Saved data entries
+---+
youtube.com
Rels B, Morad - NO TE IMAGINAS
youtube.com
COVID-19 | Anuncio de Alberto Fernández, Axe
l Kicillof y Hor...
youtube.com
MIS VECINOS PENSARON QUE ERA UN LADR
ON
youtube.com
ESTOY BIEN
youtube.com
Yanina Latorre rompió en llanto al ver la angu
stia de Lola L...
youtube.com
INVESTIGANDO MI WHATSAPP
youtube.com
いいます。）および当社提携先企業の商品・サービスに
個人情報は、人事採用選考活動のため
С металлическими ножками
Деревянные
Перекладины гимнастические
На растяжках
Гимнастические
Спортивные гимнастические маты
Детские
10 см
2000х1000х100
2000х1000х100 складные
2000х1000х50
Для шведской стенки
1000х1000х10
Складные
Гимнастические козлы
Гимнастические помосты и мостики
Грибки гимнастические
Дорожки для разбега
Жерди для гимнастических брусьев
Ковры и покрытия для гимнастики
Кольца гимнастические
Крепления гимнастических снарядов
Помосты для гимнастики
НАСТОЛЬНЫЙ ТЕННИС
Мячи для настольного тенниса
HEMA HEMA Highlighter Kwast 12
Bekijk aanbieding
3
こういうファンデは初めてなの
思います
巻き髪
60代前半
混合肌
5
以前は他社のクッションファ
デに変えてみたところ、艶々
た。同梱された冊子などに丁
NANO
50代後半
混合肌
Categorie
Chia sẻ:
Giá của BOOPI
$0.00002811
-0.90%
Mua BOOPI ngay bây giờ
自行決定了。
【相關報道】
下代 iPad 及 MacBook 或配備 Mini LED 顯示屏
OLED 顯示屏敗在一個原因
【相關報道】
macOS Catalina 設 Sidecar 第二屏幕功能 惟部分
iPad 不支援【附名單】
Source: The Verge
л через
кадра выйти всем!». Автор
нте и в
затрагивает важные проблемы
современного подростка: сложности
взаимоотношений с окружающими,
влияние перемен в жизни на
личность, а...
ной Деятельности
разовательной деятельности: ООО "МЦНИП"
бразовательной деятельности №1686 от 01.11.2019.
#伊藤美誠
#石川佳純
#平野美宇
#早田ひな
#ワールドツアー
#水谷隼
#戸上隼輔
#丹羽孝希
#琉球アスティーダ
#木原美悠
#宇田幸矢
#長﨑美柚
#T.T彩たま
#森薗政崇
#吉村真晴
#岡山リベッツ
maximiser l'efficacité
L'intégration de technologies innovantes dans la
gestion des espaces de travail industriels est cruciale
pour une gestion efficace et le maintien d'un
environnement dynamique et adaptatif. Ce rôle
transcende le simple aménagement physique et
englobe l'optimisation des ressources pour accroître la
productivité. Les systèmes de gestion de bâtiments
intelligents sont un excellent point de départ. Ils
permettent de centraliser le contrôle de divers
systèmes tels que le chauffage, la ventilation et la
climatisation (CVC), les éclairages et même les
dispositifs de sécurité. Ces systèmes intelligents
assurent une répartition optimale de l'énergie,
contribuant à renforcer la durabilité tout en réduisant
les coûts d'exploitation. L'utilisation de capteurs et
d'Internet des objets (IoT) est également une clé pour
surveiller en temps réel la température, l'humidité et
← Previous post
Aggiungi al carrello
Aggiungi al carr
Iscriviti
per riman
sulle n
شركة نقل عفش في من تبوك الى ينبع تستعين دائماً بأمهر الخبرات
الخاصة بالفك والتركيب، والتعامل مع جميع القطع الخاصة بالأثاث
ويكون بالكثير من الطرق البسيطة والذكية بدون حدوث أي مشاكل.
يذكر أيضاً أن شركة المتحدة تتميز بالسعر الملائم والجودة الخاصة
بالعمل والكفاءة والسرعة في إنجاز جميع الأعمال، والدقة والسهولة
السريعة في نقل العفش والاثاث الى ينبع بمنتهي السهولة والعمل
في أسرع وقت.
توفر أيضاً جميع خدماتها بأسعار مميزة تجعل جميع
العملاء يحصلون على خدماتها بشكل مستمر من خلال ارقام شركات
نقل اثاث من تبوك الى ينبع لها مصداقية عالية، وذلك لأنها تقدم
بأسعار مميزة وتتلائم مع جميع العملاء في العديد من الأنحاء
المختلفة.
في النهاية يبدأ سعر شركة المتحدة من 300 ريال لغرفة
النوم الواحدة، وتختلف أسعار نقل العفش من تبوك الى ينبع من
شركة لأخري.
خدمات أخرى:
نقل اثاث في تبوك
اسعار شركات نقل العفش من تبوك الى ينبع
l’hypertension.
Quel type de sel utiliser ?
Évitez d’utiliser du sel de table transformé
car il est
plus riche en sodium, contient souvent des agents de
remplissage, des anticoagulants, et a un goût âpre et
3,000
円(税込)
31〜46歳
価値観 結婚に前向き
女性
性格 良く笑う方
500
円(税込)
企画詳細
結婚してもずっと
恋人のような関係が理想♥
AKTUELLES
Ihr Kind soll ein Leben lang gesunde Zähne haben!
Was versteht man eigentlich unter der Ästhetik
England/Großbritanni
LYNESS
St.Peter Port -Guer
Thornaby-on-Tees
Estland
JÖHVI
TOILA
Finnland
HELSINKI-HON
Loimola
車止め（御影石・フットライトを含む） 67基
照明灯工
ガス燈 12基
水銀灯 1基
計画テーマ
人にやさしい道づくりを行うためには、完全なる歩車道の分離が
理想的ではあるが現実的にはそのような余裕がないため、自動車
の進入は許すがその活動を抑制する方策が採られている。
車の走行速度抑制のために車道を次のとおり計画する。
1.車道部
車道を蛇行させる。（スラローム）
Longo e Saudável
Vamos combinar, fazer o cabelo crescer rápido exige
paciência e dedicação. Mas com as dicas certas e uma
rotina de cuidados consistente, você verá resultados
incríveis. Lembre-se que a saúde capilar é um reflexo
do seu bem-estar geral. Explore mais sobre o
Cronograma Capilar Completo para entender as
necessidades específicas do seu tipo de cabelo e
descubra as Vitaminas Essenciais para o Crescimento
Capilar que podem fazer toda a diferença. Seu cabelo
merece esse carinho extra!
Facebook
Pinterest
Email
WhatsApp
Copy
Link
+---+
▶ ASSIGNMENT: Reproduce the records above line by line, without any change, up to and including the line that holds "Жерди для гимнастических брусьев".

▶ TASK RESPONSE:
youtube.com
Rels B, Morad - NO TE IMAGINAS
youtube.com
COVID-19 | Anuncio de Alberto Fernández, Axe
l Kicillof y Hor...
youtube.com
MIS VECINOS PENSARON QUE ERA UN LADR
ON
youtube.com
ESTOY BIEN
youtube.com
Yanina Latorre rompió en llanto al ver la angu
stia de Lola L...
youtube.com
INVESTIGANDO MI WHATSAPP
youtube.com
いいます。）および当社提携先企業の商品・サービスに
個人情報は、人事採用選考活動のため
С металлическими ножками
Деревянные
Перекладины гимнастические
На растяжках
Гимнастические
Спортивные гимнастические маты
Детские
10 см
2000х1000х100
2000х1000х100 складные
2000х1000х50
Для шведской стенки
1000х1000х10
Складные
Гимнастические козлы
Гимнастические помосты и мостики
Грибки гимнастические
Дорожки для разбега
Жерди для гимнастических брусьев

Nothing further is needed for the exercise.